> _What the task requires_:
Beginning with the line containing "expareja, también agente, en el cuartel" and ending with the last line of the entries below, copy each line exactly and nothing else.

> _Materials provided_:
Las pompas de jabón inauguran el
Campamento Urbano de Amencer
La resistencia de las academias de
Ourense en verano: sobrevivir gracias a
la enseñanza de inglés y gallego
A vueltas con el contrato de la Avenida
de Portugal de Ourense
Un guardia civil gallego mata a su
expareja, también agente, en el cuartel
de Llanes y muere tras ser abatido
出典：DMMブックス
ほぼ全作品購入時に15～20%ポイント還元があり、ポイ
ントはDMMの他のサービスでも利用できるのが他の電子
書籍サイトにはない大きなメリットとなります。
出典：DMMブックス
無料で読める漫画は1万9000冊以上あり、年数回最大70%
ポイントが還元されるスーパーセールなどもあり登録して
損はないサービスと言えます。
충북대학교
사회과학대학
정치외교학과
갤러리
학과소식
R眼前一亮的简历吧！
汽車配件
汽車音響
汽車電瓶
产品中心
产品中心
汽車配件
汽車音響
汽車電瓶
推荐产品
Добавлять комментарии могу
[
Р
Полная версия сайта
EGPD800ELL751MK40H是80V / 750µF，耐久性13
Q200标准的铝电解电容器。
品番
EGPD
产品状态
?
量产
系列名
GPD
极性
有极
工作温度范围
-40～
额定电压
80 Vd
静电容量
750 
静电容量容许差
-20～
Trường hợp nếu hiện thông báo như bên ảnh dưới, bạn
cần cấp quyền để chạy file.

> _Answer box_:
expareja, también agente, en el cuartel
de Llanes y muere tras ser abatido
出典：DMMブックス
ほぼ全作品購入時に15～20%ポイント還元があり、ポイ
ントはDMMの他のサービスでも利用できるのが他の電子
書籍サイトにはない大きなメリットとなります。
出典：DMMブックス
無料で読める漫画は1万9000冊以上あり、年数回最大70%
ポイントが還元されるスーパーセールなどもあり登録して
損はないサービスと言えます。
충북대학교
사회과학대학
정치외교학과
갤러리
학과소식
R眼前一亮的简历吧！
汽車配件
汽車音響
汽車電瓶
产品中心
产品中心
汽車配件
汽車音響
汽車電瓶
推荐产品
Добавлять комментарии могу
[
Р
Полная версия сайта
EGPD800ELL751MK40H是80V / 750µF，耐久性13
Q200标准的铝电解电容器。
品番
EGPD
产品状态
?
量产
系列名
GPD
极性
有极
工作温度范围
-40～
额定电压
80 Vd
静电容量
750 
静电容量容许差
-20～
Trường hợp nếu hiện thông báo như bên ảnh dưới, bạn
cần cấp quyền để chạy file.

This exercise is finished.